The surgeon general of the U.S. Army and The Washington Post’s executive editor will receive honorary degrees at Commencement in May, the University announced Monday.
Marty Baron of The Post and Lt. Gen. Nadja West will receive honorary degrees of doctor of public service at the ceremony, as will Commencement speaker Sen. Tammy Duckworth, D-Ill., according to the release.
“We are honored to celebrate these distinguished and accomplished leaders who have shown a remarkable commitment to public service,” University President Steven Knapp said in the release. “They will be an inspiration to our graduates as they embark on their futures as the citizen leaders our university strives to contribute to the nation and the world.”
Duckworth, who was named speaker last month, will receive the degree after her work fighting for veterans in Congress and a lengthy service career herself.

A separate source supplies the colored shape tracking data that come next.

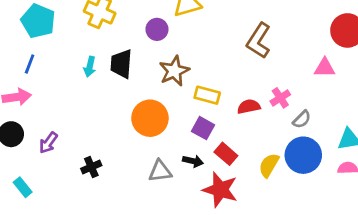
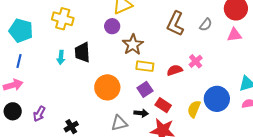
purple circle: (157, 29) -> (112, 26), moved
pink triangle: (325, 68) -> (234, 35), moved
brown star: (174, 71) -> (133, 45), moved
gray semicircle: (302, 119) -> (206, 25), moved
purple square: (203, 128) -> (145, 89), turned 35

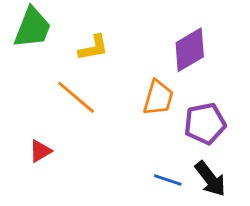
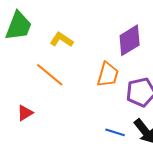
yellow L-shape: (93, 48) -> (62, 40), turned -135

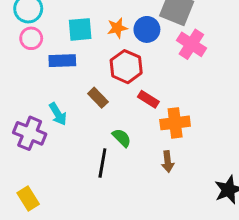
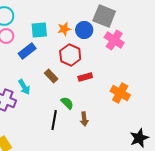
blue rectangle: (62, 61) -> (27, 51), turned -36
red rectangle: (148, 99) -> (85, 77), turned -48
orange cross: (175, 123) -> (120, 93), moved, turned 36
brown arrow: (168, 162) -> (84, 119), moved

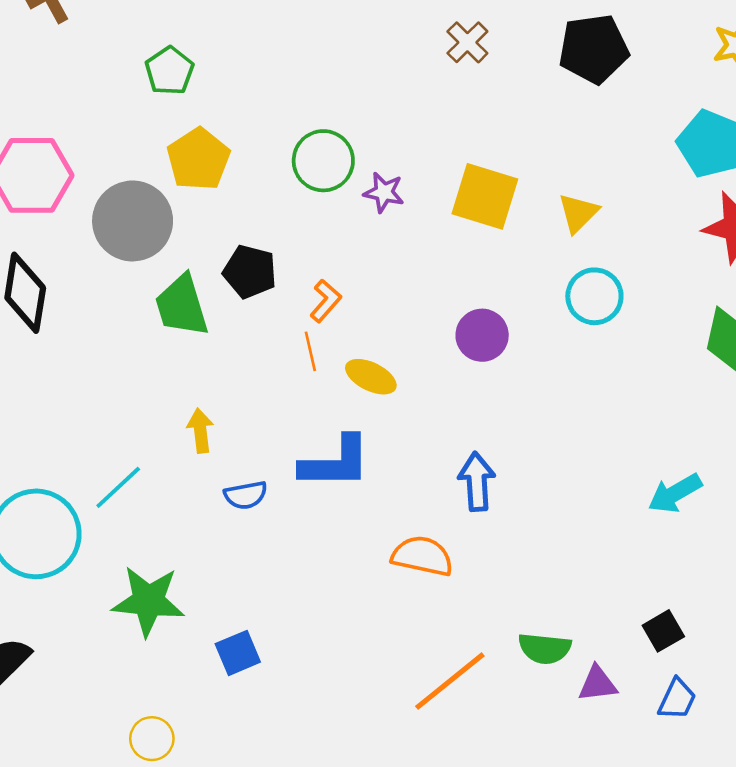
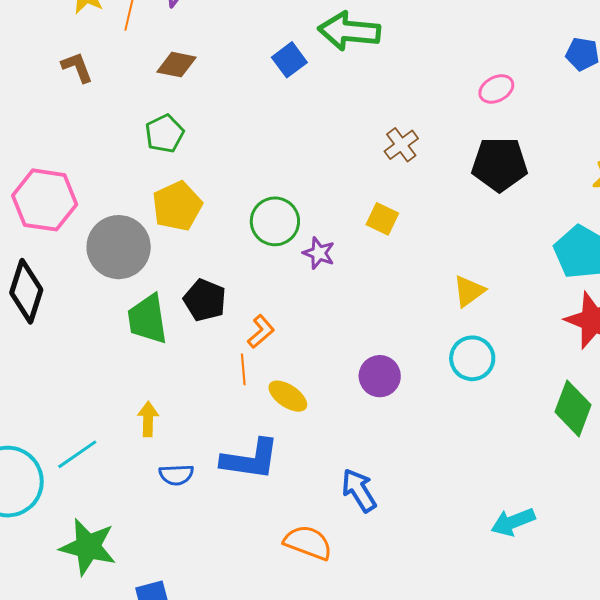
yellow square: (485, 196) -> (382, 219), moved, size x0.6
blue arrow: (477, 482) -> (359, 490), turned -36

West, who is an alumna and the first black Army Surgeon General, earned a Distinguished Alumni Achievement Award in October. She also will speak to School of Medicine and Health Sciences graduates at commencement.
Baron, executive editor of The Washington Post and a Pulitzer-prize winner, will be awarded the honorary degree after overseeing investigative stories like The Boston Globe’s uncovering of the Catholic priests sexual abuse scandal, that inspired the movie “Spotlight,” and a project that catalogued each killing by a police officer in 2015 in the U.S.